[PATCH v3] blk-cgroup: Replace u64 sync with spinlock for iostat update
Boy Wu (吳勃誼)
Boy.Wu at mediatek.com
Tue Jul 16 20:44:47 PDT 2024
On Wed, 2024-07-17 at 10:25 +0800, Boy.Wu wrote:
> On Tue, 2024-07-16 at 11:13 -1000, Tejun Heo wrote:
> >
> > External email : Please do not click links or open attachments
> > until
> > you have verified the sender or the content.
> > Hello, Boy.
> >
> > So, looking at the patch, I'm not sure per-blkg lock makes sense.
> >
> > On Tue, Jul 16, 2024 at 03:52:06PM +0800, boy.wu wrote:
> > > @@ -995,15 +995,13 @@ static void blkcg_iostat_update(struct
> >
> > blkcg_gq *blkg, struct blkg_iostat *cur,
> > > struct blkg_iostat *last)
> > > {
> > > struct blkg_iostat delta;
> > > -unsigned long flags;
> > >
> > > /* propagate percpu delta to global */
> > > -flags = u64_stats_update_begin_irqsave(&blkg->iostat.sync);
> > > +guard(spinlock_irqsave)(&blkg->iostat.spinlock);
> > > blkg_iostat_set(&delta, cur);
> > > blkg_iostat_sub(&delta, last);
> > > blkg_iostat_add(&blkg->iostat.cur, &delta);
> > > blkg_iostat_add(last, &delta);
> > > -u64_stats_update_end_irqrestore(&blkg->iostat.sync, flags);
> > > }
> >
> > This is already called with blkg_stat_lock held.
>
> In blkcg_iostat_update, it is protected by both blkg_stat_lock and
> u64
> sync. I agree that no changes are needed here.
>
> >
> > > @@ -1051,10 +1048,8 @@ static void __blkcg_rstat_flush(struct
> > > blkcg
> >
> > *blkcg, int cpu)
> > > goto propagate_up; /* propagate up to parent only */
> > >
> > > /* fetch the current per-cpu values */
> > > -do {
> > > -seq = u64_stats_fetch_begin(&bisc->sync);
> > > +scoped_guard(spinlock_irqsave, &bisc->spinlock)

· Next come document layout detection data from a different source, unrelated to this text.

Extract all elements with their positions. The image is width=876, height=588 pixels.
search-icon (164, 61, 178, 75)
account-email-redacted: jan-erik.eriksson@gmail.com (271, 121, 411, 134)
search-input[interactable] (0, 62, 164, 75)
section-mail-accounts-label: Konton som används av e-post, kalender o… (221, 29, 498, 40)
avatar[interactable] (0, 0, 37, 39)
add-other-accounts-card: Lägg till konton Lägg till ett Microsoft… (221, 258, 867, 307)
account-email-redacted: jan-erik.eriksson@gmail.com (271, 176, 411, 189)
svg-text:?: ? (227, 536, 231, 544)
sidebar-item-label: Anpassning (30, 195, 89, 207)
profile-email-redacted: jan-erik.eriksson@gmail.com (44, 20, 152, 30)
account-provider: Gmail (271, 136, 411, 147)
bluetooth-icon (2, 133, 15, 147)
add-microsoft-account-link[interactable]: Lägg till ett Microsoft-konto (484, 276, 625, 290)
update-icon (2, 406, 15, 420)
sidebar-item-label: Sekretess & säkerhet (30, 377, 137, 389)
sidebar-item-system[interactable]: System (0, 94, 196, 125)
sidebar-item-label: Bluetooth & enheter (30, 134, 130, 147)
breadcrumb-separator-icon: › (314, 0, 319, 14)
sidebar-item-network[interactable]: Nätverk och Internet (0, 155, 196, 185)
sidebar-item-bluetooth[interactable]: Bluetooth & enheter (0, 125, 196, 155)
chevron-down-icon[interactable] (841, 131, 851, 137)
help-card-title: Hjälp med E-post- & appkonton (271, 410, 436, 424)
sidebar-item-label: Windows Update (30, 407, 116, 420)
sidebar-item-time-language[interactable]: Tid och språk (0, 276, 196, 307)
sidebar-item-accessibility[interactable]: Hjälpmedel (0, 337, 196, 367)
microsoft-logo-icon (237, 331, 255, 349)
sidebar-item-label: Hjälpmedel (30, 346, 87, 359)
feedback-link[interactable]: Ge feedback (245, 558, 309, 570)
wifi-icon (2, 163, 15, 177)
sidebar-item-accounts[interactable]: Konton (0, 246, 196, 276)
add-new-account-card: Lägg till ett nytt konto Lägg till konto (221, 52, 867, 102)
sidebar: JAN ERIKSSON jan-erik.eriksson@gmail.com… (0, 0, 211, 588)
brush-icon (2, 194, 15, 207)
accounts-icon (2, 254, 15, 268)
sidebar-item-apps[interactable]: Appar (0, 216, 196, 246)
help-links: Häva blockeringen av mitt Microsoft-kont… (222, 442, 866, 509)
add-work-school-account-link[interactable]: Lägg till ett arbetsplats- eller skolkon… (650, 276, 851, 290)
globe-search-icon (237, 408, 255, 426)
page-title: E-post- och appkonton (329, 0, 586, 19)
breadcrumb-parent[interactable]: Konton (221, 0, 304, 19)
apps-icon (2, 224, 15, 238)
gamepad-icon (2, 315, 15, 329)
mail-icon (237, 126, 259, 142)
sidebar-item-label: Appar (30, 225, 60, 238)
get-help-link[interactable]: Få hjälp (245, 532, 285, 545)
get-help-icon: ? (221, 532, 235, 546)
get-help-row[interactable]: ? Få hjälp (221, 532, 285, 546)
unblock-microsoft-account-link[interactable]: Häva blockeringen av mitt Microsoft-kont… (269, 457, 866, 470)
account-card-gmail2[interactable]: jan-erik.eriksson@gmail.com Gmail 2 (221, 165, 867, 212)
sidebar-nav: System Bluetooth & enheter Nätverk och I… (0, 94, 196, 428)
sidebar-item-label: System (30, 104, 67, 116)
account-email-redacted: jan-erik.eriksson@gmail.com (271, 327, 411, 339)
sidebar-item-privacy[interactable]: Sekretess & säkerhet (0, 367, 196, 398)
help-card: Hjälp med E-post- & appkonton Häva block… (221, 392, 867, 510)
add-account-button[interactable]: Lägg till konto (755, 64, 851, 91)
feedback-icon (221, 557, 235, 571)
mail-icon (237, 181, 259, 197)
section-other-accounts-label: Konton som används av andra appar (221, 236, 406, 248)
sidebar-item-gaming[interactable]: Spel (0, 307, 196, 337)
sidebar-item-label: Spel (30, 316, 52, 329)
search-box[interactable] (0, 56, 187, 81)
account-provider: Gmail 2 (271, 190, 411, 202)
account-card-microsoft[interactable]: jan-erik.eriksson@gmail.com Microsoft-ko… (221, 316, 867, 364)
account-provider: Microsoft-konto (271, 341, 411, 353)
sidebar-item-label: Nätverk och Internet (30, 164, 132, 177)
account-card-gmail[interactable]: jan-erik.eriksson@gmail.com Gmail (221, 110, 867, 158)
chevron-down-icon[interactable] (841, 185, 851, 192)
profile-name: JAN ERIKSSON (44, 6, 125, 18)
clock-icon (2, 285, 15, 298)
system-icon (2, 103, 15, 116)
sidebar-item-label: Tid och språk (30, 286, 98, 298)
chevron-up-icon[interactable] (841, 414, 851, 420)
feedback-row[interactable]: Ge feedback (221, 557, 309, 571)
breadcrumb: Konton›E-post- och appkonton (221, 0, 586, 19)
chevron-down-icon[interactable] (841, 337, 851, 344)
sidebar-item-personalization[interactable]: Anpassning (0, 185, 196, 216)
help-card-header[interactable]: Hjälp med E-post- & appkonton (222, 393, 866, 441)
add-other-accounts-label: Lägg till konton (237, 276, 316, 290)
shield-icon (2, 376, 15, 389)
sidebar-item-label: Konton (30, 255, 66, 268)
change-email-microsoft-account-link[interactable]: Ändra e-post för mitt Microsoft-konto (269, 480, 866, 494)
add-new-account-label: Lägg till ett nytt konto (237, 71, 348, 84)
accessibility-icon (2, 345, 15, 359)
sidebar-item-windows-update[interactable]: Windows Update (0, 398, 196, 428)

> > > blkg_iostat_set(&cur, &bisc->cur);
> > > -} while (u64_stats_fetch_retry(&bisc->sync, seq));
> >
> > This is per-cpu stat and we should keep using u64_sync for them.
> >
> > > @@ -1134,9 +1128,8 @@ static void blkcg_fill_root_iostats(void)
> > > cpu_dkstats->sectors[STAT_DISCARD] << 9;
> > > }
> > >
> > > -flags = u64_stats_update_begin_irqsave(&blkg->iostat.sync);
> > > +guard(spinlock_irqsave)(&blkg->iostat.spinlock);
> > > blkg_iostat_set(&blkg->iostat.cur, &tmp);
> > > -u64_stats_update_end_irqrestore(&blkg->iostat.sync, flags);
> > > }
> > > }
> >
> > ...
> > > @@ -1157,16 +1149,14 @@ static void blkcg_print_one_stat(struct
> >
> > blkcg_gq *blkg, struct seq_file *s)
> > >
> > > seq_printf(s, "%s ", dname);
> > >
> > > -do {
> > > -seq = u64_stats_fetch_begin(&bis->sync);
> > > -
> > > +scoped_guard(spinlock_irqsave, &bis->spinlock) {
> > > rbytes = bis->cur.bytes[BLKG_IOSTAT_READ];
> > > wbytes = bis->cur.bytes[BLKG_IOSTAT_WRITE];
> > > dbytes = bis->cur.bytes[BLKG_IOSTAT_DISCARD];
> > > rios = bis->cur.ios[BLKG_IOSTAT_READ];
> > > wios = bis->cur.ios[BLKG_IOSTAT_WRITE];
> > > dios = bis->cur.ios[BLKG_IOSTAT_DISCARD];
> > > -} while (u64_stats_fetch_retry(&bis->sync, seq));
> > > +}
> >
> > The above two are the only places which can potentially benefit
> > from
> > per-blkg lock but these aren't hot paths. I'd just use
> > blkg_stat_lock
> > for
> > the above.
>
> In __blkcg_rstat_flush, u64 sync is used for fetching data, changing
> to
> spinlock will increase overhead both 64 bit and 32 bit systems. 64
> bit
> systems do noting in u64 sync, and 32 bit systems can read data in
> parallel in u64 sync if no one updating data. However, it is already
> protected by blkg_stat_lock, so there is no parallelism now, and
> there
> is no issue here. I think that no changes are needed here.
>
> In blkcg_fill_root_iostats, this is where the issue happens in 32 bit
> SMP systems, so spinlock needs to be added to protect it.
>
> In blkcg_print_one_stat, u64 sync is used for fetching data. Changing
> to spinlock will increase overhead like in __blkcg_rstat_flush.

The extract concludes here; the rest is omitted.